Extracted information -
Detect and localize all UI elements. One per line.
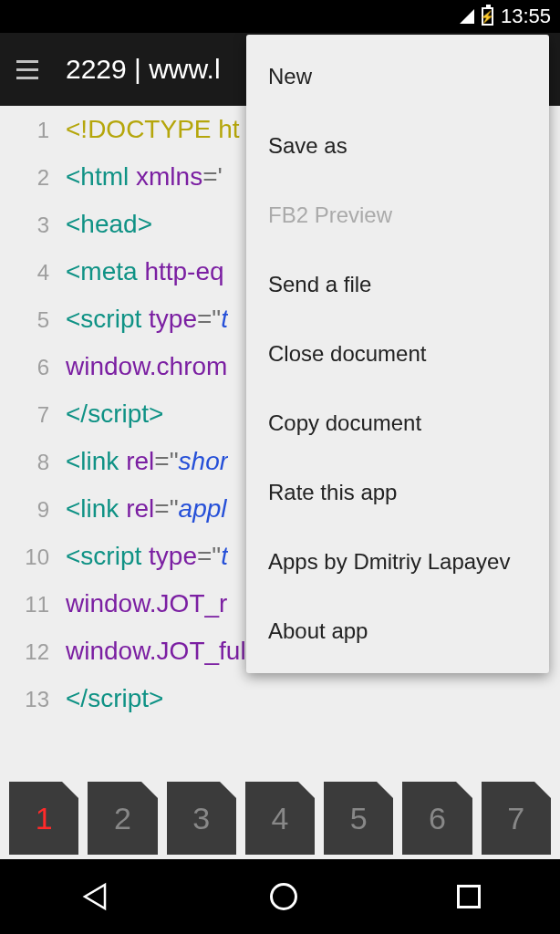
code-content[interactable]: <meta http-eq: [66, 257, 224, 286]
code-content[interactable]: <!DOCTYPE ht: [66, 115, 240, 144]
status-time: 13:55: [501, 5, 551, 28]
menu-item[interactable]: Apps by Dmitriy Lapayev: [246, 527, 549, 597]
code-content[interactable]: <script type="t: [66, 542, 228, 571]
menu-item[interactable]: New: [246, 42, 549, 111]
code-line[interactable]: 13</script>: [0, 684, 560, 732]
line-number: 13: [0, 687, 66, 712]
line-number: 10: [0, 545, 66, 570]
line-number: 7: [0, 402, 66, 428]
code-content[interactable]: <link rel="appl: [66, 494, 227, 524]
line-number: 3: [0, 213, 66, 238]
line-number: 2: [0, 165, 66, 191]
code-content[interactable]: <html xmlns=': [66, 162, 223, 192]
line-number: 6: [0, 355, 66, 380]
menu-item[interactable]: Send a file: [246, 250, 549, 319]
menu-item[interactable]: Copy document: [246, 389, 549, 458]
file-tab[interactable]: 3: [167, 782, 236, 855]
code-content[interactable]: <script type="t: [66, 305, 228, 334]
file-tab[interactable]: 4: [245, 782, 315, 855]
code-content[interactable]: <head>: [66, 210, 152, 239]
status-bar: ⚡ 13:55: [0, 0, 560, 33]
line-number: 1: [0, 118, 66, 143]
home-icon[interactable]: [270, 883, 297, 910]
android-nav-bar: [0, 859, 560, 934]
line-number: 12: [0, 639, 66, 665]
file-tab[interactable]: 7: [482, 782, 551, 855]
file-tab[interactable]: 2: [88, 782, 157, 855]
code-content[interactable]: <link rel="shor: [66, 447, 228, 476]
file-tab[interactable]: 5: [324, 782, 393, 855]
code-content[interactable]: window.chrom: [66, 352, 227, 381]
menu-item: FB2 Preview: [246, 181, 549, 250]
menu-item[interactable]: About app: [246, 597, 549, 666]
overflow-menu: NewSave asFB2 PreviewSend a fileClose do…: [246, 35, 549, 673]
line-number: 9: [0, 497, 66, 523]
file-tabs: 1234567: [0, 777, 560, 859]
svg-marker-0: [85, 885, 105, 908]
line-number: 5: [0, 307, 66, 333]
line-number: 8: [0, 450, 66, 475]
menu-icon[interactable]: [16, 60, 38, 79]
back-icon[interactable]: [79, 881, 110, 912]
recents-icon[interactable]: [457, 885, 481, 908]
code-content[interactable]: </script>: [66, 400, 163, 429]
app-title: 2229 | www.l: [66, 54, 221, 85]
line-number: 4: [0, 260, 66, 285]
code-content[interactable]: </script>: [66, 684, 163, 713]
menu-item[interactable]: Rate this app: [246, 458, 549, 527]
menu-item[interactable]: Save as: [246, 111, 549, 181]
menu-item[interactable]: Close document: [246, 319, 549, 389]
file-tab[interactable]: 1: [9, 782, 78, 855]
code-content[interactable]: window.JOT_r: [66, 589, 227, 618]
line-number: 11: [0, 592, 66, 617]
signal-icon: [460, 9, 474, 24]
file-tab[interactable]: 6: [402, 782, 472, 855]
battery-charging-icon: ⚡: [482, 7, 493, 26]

==

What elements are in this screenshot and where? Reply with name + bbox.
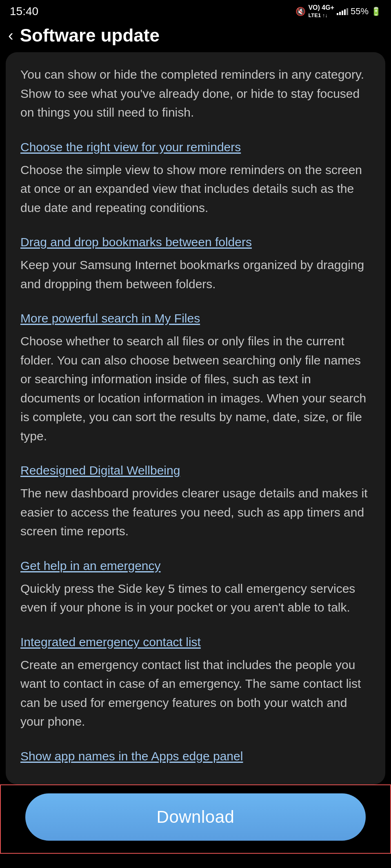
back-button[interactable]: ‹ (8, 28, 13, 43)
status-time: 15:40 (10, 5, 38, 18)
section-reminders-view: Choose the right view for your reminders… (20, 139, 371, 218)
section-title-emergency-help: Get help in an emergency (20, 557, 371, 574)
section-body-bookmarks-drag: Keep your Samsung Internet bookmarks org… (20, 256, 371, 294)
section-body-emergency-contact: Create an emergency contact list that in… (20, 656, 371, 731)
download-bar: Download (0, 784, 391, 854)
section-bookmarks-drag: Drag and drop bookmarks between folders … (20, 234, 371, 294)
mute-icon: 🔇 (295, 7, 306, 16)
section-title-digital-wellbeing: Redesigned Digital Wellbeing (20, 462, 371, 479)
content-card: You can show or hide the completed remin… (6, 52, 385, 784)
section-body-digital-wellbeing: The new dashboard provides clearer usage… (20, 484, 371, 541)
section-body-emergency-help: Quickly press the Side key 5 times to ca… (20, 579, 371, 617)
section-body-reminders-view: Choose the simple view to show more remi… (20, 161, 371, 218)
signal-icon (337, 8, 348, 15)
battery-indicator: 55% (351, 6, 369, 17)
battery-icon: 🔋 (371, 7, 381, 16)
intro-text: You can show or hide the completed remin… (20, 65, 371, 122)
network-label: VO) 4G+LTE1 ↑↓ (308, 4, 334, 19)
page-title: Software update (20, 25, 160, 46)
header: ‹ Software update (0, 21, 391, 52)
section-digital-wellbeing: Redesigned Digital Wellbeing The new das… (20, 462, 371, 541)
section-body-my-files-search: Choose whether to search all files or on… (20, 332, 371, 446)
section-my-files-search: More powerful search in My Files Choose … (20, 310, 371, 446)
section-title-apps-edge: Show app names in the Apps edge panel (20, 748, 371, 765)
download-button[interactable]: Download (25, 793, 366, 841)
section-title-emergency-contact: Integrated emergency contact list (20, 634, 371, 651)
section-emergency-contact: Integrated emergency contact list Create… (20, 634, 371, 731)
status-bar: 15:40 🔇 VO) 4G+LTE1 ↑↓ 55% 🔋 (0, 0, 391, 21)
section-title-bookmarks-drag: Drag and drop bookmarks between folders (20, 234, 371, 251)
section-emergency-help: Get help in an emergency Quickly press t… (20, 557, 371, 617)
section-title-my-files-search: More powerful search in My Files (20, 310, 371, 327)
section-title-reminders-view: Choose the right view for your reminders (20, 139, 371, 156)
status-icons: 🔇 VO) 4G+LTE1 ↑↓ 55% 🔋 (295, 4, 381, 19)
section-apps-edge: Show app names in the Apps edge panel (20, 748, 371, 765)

--

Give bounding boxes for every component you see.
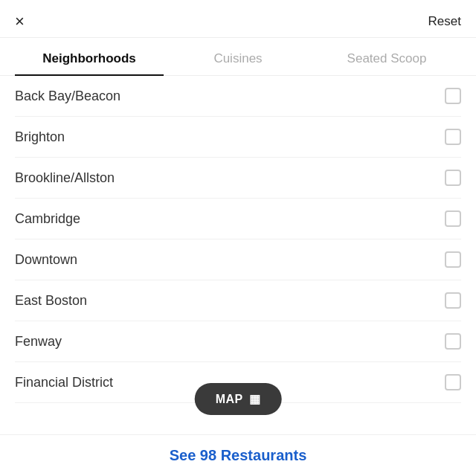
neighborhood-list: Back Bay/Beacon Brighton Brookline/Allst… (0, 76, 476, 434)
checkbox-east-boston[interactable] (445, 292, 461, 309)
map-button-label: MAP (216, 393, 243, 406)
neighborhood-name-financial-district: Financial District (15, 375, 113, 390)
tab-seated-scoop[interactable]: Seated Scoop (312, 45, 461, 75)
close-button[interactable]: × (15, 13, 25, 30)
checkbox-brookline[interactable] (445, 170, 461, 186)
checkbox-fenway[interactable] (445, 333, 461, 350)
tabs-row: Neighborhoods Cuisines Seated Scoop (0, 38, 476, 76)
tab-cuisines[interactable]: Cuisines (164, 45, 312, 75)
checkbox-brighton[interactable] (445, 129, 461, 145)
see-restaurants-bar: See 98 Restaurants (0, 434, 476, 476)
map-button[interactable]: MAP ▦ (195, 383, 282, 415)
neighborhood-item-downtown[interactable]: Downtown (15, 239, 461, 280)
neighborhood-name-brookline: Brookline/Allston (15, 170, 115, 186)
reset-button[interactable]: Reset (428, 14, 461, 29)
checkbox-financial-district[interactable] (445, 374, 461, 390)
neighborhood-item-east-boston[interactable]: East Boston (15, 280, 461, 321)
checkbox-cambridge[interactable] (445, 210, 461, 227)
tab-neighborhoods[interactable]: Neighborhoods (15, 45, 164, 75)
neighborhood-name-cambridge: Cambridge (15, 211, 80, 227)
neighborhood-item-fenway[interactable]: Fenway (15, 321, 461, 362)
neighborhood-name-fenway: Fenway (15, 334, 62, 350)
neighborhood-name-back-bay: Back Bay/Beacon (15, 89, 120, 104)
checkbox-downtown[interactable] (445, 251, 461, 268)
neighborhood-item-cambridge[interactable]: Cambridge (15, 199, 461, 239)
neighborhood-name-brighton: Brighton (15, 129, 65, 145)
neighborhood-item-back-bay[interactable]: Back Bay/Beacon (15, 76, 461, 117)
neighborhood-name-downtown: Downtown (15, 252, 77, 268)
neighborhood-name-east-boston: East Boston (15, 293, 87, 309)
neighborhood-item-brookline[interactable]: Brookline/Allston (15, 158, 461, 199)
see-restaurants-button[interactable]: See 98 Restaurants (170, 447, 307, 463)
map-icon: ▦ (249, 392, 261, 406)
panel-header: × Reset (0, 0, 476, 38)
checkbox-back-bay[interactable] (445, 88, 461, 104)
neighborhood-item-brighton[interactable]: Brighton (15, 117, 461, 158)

Exercise goal - From the data above, copy each line with the string "window" in it.

Answer area -
code-content[interactable]: window.chrom: [66, 352, 227, 381]
code-content[interactable]: window.JOT_r: [66, 589, 227, 618]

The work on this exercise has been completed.